Friday, January 15, 2010

Getting to Love Python

So I ran into a bit of struggle last night/this morning. I found some code that took a stream of data and wrote it out to a file. Unfortunately, so I believed, this wouldn't work:

f = open("/tmp/foo")
s = getsomestreamofbinarydata()
f.write(s)
This shouldn't work for the simple reason that strings are not binary. Strings are essentially char *, right? References to arbitrary-length arrays of characters. Oh, sure, they could be unicode, but they can't be binary, right?

Wrong. The code above works, because python doesn't really give a damn about your data until you try to do something with it, and then it does its honest best to do typing/transformation as necessary.

Now, the problem is that this isn't well-documented.
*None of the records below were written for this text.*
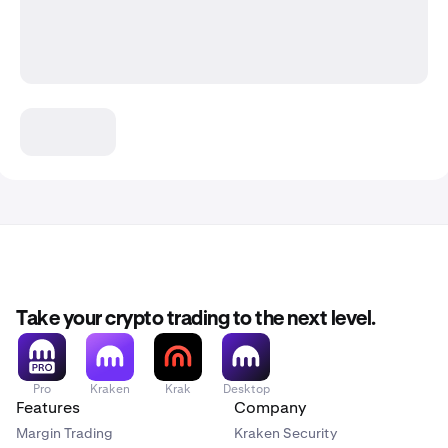
Take your crypto trading to the next level.
Pro
Kraken
Krak
Desktop
Features
Company
Margin Trading
Kraken Security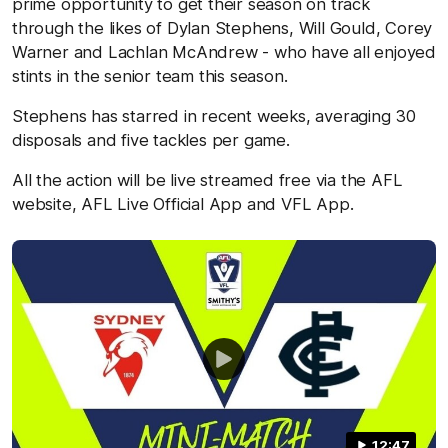
prime opportunity to get their season on track
through the likes of Dylan Stephens, Will Gould, Corey
Warner and Lachlan McAndrew - who have all enjoyed
stints in the senior team this season.
Stephens has starred in recent weeks, averaging 30
disposals and five tackles per game.
All the action will be live streamed free via the AFL
website, AFL Live Official App and VFL App.
12:47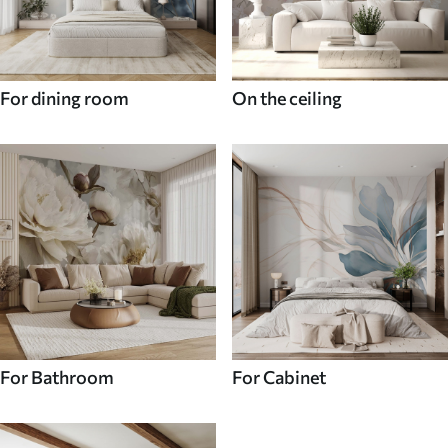
For dining room
On the ceiling
For Bathroom
For Cabinet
Why not? Perhaps it is because the "feature" is just python; it is just assumed by python programmers to work. And for more naive programmers, a smart typing system is a very, very good thing. Also, there are downsides to "smart" typing; when it works, it is just smart typing, but when it doesn't work, it is "smart" typing. There are good uses for scare quotes.

I do like typed languages, even strongly typed languages; they have their value. I miss overloading methods (yes, you sort-of can do it, but not really). The best method overloading, btw, is in dylan. Too bad, Apple could have had the best core development language, and now they have perhaps the second best.